Johnson wrote: "[A] war by which none but themselves were gainers, all that they can boast is that they did something for themselves, and did not wholly stand inactive, while the sons of Britain were fighting in their cause." A year after Johnson wrote his pamphlet America issued its Declaration of Independence.
In the wake of recent protests around the Arab region and the wider world, similar sentiments are being expressed in America about the Arabs. Why, so the argument runs, aren't they more grateful? Wasn't it, after all, the United States that freed Egypt and Libya from their despotic rulers?
This is an updated version of an argument that has surfaced repeatedly since the invasion of Iraq. Echoing Johnson's criticisms of Americans, right-wing commentators would ask why Iraqis were not more grateful for their "liberation", which had come at the cost of American lives.
Charges of ingratitude rest on several misunderstandings, the chief one being that a handful of protesters represent a whole country, or that protests in some countries represent the region or even an entire religion.
Indeed, this blindness looks both ways. The odd, badly dubbed film that spuriously sparked these protests was not the work of America as a state, merely the work of one American. That nation's representative, the US president, condemned it nonetheless.
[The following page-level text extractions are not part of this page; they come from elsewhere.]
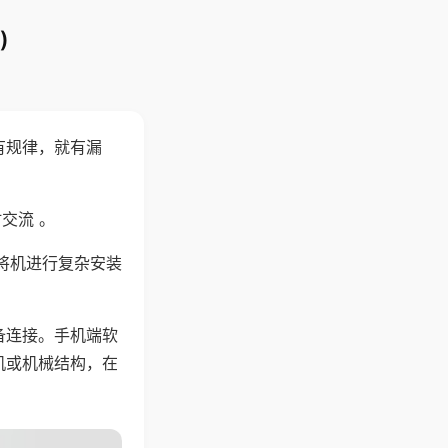
)
有规律，就有漏
交流 。
将机进行复杂安装
备连接。手机端软
机或机械结构，在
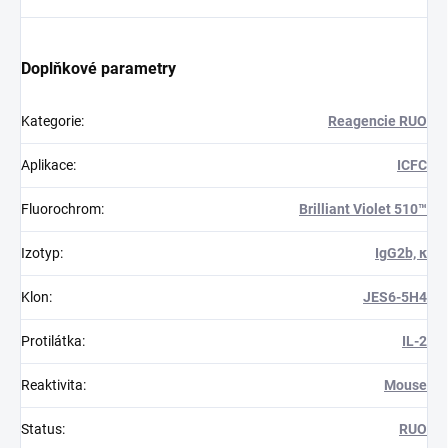
Doplňkové parametry
Kategorie
:
Reagencie RUO
Aplikace
:
ICFC
Fluorochrom
:
Brilliant Violet 510™
Izotyp
:
IgG2b, κ
Klon
:
JES6-5H4
Protilátka
:
IL-2
Reaktivita
:
Mouse
Status
:
RUO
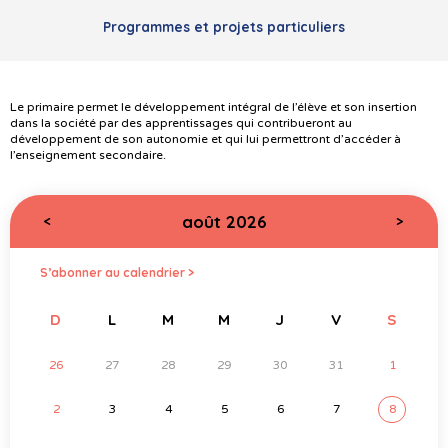
Programmes et projets particuliers
Le primaire permet le développement intégral de l’élève et son insertion
dans la société par des apprentissages qui contribueront au
développement de son autonomie et qui lui permettront d’accéder à
l’enseignement secondaire.
août 2026
<
>
S’abonner au calendrier >
D
L
M
M
J
V
S
26
27
28
29
30
31
1
2
3
4
5
6
7
8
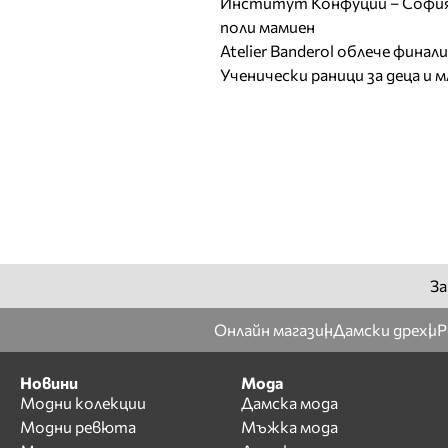
Институт Конфуций – София 
поли мамиен
Atelier Banderol облече фина
Ученически раници за деца и 
За
Онлайн магазин
Дамски дрехи
Р
Новини
Мода
Модни колекции
Дамска мода
Модни ревюта
Мъжка мода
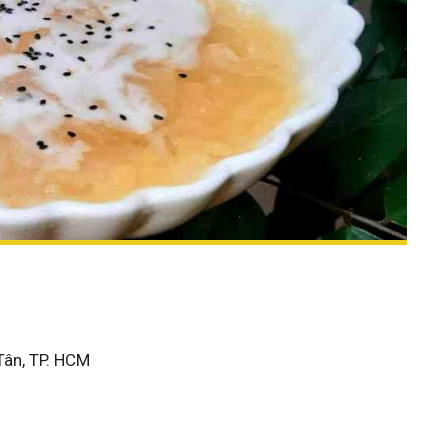
 Tân, TP. HCM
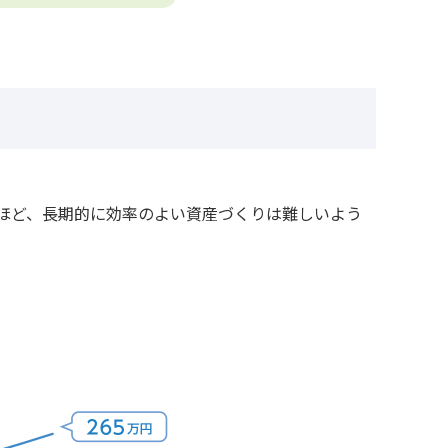
ほど、長期的に効率のよい資産づくりは難しいよう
Ditto the death of the US ambassador to Libya: his murder was the work of individuals. Ordinary Libyans publicly mourned his death and Libya's political representatives apologised.
All of this is the reality of a turbulent relationship between two large, complex regions. Just as Americans need to understand Arabs, Arabs need to do the same for Americans. Charges of malicious intent by America are too easily believed in the region, and the beneficial uses of US military might (as in Libya) are too easily dismissed by reference to the negative (Iraq). The caricatures of extremists are tempting: if America is not the cesspit suggested by Salafists, the Middle East is not the cauldron painted by neocons.
Wider than that, though, is the fundamental misconception of history that suggests Arabs ought to be grateful for America's wars. The people of the Middle East understand, in the clearest possible way, that America did not fight those wars for them. When America fought in Afghanistan and Iraq, or before that in Lebanon, it fought on the soil of those countries but over the heads of the populace. America fights first for America's interests.
During the long years of Saddam Hussein's brutal rule in Iraq, the Americans never felt the need to "liberate" Iraqis. Indeed, it was America which assisted Saddam in his war against Iran.
Nor, for decades, was there any talk of liberating Egyptians from the tyranny of Hosni Mubarak. Quite the contrary: every political gambit was tried to keep him in place, until, with their blood and their souls, Egyptians pushed Mubarak out.
Arabs in the modern Middle East understand the same thing about America that Americans in the 18th century understood about Britain: the wars on their territory are about cold, raw power.
When Britain fought France in her long wars before America's independence, it did so for Britain alone. Cuddly talk of values and liberation - as used then by the British, as used now by the Americans - is hogwash. To answer Johnson, Americans in the 18th century would have pointed out they had nothing much to be grateful for. Britain was heavily taxing the colonies without allowing political representation because they did not believe America should decide its own destiny. Arabs today feel the same.
Even events that seem inexplicable become clearer in the light of historical context: Americans raised no army to fight the French not because they were cowards (as one British officer of the time put it) but because Britain's government had resisted an American request to do so. Britain was concerned that allowing Americans the freedom to raise and lead their own army would threaten its rule in the colonies. It was right. Johnson, when he reflected on the supposed ingratitude of Americans, ought to have remembered that freedom maintained by the guns of another is hardly freedom at all.